Фенихель, верный духу Основателя, поет едва ли не пеан величию сублимации. Ибо, с точки зрения Фрейда, только сублимация может дать нам мышление, освобожденное от своего собственного сексуального прошлого, и опять-таки только сублимация может преобразовать инстинктивный импульс, не разрушая его. В особенности поэты как поэты, мог бы заметить Ницше, не способны к выбору, существовать ли в состоянии длящейся фрустрации или в состоянии стоического самоотречения. Как могут они дать удовольствие, не получив его? Но как могут они получить глубочайшее удовольствие, экстаз приоритета, самозачатия, утвердившегося самовластия, если их путь к Истинному Предмету и к их собственному истинному «я» проходит через предмет и «я» предшественника?

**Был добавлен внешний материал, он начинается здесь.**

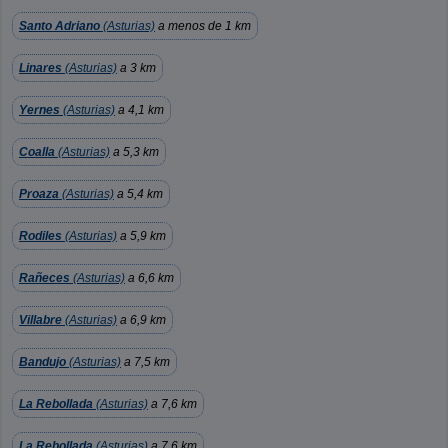
Santo Adriano
(Asturias)
a menos de 1 km
Linares
(Asturias)
a 3 km
Yernes
(Asturias)
a 4,1 km
Coalla
(Asturias)
a 5,3 km
Proaza
(Asturias)
a 5,4 km
Rodiles
(Asturias)
a 5,9 km
Rañeces
(Asturias)
a 6,6 km
Villabre
(Asturias)
a 6,9 km
Bandujo
(Asturias)
a 7,5 km
La Rebollada
(Asturias)
a 7,6 km
La Rebollada
(Asturias)
a 7,6 km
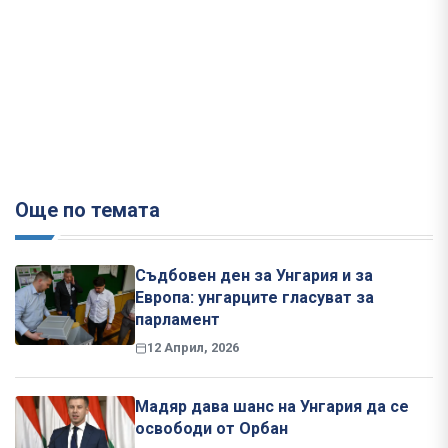
Още по темата
Съдбовен ден за Унгария и за
Европа: унгарците гласуват за
парламент
12 Април, 2026
Мадяр дава шанс на Унгария да се
освободи от Орбан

Кьеркегор, столь неблагосклонно противопоставляющий Орфея Аврааму, следовал Платонову «Пиру», в котором поэт-из-поэтов отвергается из-за его мягкости, оказывающейся неспособностью к сублимации. И поистине странно было бы рассматривать Орфея как пример аскетического духа. И все-таки орфизм, естественная религия всех поэтов как поэтов, представляется аскесисом. Орфики, поклонявшиеся Бремени как истоку всех вещей, тем не менее хранили подлинную приверженность Дионису, растерзанному Титанами, но возрожденному Семелой. Печаль этого мифа заключается в том, что восставший из пепла согрешивших Титанов человек несет в себе злую прометеевскую и добрую дионисийскую стихию. Весь поэтический экстаз, чувство, что поэт восходит от человека к Богу, сводится к этому горькому мифу, как и поэтический аскетизм, появляющийся впервые как темное учение о метемпсихозе с сопутствующими ему страхами, что прежнее «я» растерзано.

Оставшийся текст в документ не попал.